When we started getting close I told her I have no boundries, the relationship will define its self. Open to everything. Still am, though it would require an adjustment of my feelings for her if other people were involved (she says she doesn't need that anyways, the fantasy is quite enough). But she still knows I am open and I think that is like an emotional safety valve through which she can drain what she might feel to be excess intimacy. 

I really don't think she would be as attracted to me if I pushed the monagomy or really came to be an 'official' embodiment of it to her. In fact, I think to her I embody a controled polyamory that could break loose at any moment and which she desires to keep to her self. 

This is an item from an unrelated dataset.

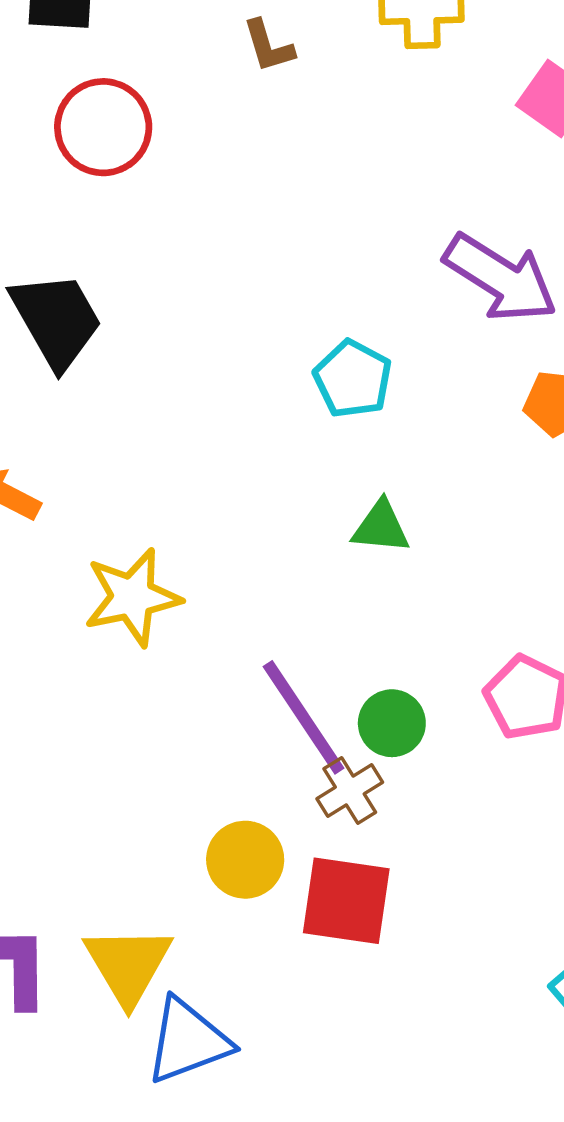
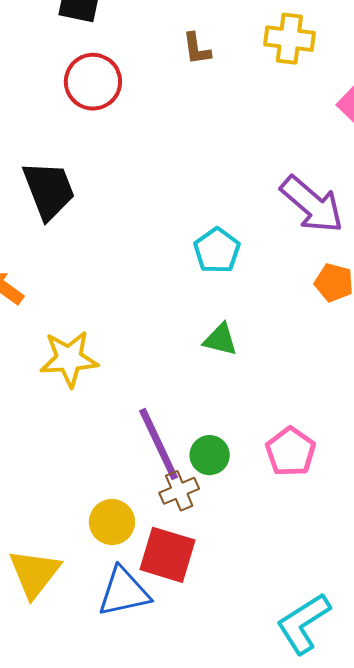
blue triangle: (188, 1041) -> (124, 592), moved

Just some thoughts and ideas. But I can say for sure, it sounds like an intimacy issue and it takes years of therapy and doing exactly the right things as a partner to maintain a happy relationship.


----------



## artieb (Nov 11, 2009)

Does he want something in sex you've refused to do? Dress up like a cheerleader, use handcuffs, whatever?

Did you used to do playful fun stuff that you've stopped doing? Play strip poker, or domination checkers, or something?

If he really wants the excitement of the chase, you could role play as strangers. You dress up like a woman trying to get picked up in a bar, and go to a bar, and he can come in to pick you up. You play hard to get, of course, but teasingly suggest that if he plays his cards right he might get lucky.

If it's not too awful for you, you could even wear a wig or something and use a different name. (For some reason I'm getting lots of V names, like Valerie and Vanessa; not sure why that is.)


----------



## Nekko (Oct 13, 2009)

There is only one thing i can say here. When it comes to attraction, very little of it has to do with looks. Most of it has to do with the way he's perceiving you and your personality. 

This could be anything from him not being attracted because you became a mother, him being too used to you, you being more desperate/naggy lately.....and lots of other stuff. 

While this isn't exactly advice, if you're going to look for solutions, think of anything else that changed about you lately. Attitude, other stuff that happened in your marriage. Stuff like that. When two people meet, the physical part counts the most and they don't know eachother's flaws. Also, most of us act flirty and nice with people. The same can rarely be said in relation to our spouses, whom we share most daily problems with. This results in a person who is completely used to your looks. From this point on, if he sees a desperate, naggy, low self confidence person, while he might love you, he is unlikely to feel attraction towards you. This is a pretty basic rule for all married people. 

'I begged for sex. ' -> this combined with you getting married and him seing you as a sure thing is really not in your favor from a sexual point of view. Think of what you find attractive in a mate. Now imagine a mate who acted like you. Would you be attracted to that person?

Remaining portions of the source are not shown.